WORK REQUIRED>
Select all lines in the records that include "penting".

RAW DATA>
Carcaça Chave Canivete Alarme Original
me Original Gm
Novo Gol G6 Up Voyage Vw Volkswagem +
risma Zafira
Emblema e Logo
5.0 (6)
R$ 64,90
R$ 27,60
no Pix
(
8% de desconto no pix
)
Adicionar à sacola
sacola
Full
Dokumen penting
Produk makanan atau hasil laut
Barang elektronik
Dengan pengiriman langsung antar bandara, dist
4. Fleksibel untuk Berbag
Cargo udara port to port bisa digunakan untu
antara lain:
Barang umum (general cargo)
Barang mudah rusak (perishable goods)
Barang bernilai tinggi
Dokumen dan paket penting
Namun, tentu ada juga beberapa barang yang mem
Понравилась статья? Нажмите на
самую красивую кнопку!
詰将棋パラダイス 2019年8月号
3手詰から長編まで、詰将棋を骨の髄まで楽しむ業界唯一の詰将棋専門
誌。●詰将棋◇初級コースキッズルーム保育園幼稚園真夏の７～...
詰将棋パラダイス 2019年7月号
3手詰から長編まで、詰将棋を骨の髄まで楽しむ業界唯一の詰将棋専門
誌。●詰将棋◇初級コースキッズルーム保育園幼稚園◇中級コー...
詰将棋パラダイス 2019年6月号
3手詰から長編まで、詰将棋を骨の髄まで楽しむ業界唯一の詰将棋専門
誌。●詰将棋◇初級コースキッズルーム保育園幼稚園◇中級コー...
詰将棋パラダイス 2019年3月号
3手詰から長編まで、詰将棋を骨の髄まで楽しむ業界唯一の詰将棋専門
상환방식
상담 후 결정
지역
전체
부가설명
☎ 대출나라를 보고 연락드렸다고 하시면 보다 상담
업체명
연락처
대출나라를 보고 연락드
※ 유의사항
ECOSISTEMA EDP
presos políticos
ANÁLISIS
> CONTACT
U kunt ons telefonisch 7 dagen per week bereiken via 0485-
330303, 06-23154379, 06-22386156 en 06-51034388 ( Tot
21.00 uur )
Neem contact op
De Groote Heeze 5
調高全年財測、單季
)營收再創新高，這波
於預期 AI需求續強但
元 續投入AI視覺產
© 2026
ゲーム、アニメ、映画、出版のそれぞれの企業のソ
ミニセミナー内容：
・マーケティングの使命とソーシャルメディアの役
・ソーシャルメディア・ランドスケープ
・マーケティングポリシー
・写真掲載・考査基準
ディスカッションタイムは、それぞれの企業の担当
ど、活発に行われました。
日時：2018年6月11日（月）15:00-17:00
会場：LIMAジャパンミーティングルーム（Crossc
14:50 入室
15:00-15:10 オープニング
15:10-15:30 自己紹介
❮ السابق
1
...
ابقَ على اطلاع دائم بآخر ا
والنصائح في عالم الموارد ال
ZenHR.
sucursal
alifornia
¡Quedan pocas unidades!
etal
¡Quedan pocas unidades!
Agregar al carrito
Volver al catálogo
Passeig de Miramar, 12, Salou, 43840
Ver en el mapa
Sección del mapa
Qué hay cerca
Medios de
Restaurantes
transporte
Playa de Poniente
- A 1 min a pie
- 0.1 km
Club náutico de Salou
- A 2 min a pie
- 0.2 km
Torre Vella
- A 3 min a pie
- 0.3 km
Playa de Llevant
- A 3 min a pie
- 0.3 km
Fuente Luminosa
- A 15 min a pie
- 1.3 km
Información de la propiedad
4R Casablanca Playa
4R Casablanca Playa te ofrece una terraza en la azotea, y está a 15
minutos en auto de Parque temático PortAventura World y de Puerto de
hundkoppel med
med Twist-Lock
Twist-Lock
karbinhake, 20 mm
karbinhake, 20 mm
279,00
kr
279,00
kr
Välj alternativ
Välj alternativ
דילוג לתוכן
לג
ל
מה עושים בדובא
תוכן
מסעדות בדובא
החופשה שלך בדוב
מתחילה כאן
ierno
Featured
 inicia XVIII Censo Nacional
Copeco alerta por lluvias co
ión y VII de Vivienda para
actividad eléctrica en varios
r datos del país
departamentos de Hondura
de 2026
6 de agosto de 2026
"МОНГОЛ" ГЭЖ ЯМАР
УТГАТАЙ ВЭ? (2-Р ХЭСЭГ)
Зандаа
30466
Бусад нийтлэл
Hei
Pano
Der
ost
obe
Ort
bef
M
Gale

TASK RESULT>
Dokumen penting
Dokumen dan paket penting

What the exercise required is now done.